Top of The data

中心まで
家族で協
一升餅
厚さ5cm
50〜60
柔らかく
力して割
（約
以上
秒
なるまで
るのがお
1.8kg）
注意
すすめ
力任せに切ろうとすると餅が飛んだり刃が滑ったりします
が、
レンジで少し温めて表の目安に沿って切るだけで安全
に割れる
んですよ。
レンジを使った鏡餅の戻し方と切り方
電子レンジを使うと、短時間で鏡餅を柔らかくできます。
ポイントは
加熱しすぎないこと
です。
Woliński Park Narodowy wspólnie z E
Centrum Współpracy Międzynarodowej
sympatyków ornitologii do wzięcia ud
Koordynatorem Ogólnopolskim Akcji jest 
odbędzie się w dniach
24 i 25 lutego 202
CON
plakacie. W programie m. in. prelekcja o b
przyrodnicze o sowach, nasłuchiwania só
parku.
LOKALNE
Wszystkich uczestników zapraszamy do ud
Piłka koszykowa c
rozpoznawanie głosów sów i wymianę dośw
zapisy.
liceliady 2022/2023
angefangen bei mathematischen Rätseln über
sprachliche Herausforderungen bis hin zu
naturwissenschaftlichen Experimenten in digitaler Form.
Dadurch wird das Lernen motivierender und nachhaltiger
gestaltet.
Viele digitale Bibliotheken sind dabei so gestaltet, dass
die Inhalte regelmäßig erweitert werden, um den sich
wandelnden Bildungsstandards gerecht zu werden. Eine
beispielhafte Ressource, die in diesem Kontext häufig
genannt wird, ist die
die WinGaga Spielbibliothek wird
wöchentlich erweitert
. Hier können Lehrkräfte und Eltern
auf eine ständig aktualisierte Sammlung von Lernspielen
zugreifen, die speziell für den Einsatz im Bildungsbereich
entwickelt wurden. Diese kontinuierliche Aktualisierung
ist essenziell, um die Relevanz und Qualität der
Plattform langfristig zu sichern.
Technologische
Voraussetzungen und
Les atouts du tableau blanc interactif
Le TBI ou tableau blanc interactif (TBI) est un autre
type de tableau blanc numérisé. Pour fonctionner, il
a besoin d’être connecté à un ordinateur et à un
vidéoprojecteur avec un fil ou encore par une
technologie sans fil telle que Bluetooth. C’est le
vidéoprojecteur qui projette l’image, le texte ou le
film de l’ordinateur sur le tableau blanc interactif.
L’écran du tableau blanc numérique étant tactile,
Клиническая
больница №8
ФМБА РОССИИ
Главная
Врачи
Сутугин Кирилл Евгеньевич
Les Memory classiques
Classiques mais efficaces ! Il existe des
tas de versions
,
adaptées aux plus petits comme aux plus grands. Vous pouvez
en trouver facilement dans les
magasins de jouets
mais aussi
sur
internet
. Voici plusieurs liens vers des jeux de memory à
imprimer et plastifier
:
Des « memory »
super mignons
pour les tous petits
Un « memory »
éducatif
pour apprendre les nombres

Bottom of The data

What is expected: An exact, complete copy of the lines above from the one with "電子レンジを使うと、短時間で鏡餅を柔らかくできます。" through the one with "vidéoprojecteur avec un fil ou encore par une" is the whole answer.

Exercise result:
電子レンジを使うと、短時間で鏡餅を柔らかくできます。
ポイントは
加熱しすぎないこと
です。
Woliński Park Narodowy wspólnie z E
Centrum Współpracy Międzynarodowej
sympatyków ornitologii do wzięcia ud
Koordynatorem Ogólnopolskim Akcji jest 
odbędzie się w dniach
24 i 25 lutego 202
CON
plakacie. W programie m. in. prelekcja o b
przyrodnicze o sowach, nasłuchiwania só
parku.
LOKALNE
Wszystkich uczestników zapraszamy do ud
Piłka koszykowa c
rozpoznawanie głosów sów i wymianę dośw
zapisy.
liceliady 2022/2023
angefangen bei mathematischen Rätseln über
sprachliche Herausforderungen bis hin zu
naturwissenschaftlichen Experimenten in digitaler Form.
Dadurch wird das Lernen motivierender und nachhaltiger
gestaltet.
Viele digitale Bibliotheken sind dabei so gestaltet, dass
die Inhalte regelmäßig erweitert werden, um den sich
wandelnden Bildungsstandards gerecht zu werden. Eine
beispielhafte Ressource, die in diesem Kontext häufig
genannt wird, ist die
die WinGaga Spielbibliothek wird
wöchentlich erweitert
. Hier können Lehrkräfte und Eltern
auf eine ständig aktualisierte Sammlung von Lernspielen
zugreifen, die speziell für den Einsatz im Bildungsbereich
entwickelt wurden. Diese kontinuierliche Aktualisierung
ist essenziell, um die Relevanz und Qualität der
Plattform langfristig zu sichern.
Technologische
Voraussetzungen und
Les atouts du tableau blanc interactif
Le TBI ou tableau blanc interactif (TBI) est un autre
type de tableau blanc numérisé. Pour fonctionner, il
a besoin d’être connecté à un ordinateur et à un
vidéoprojecteur avec un fil ou encore par une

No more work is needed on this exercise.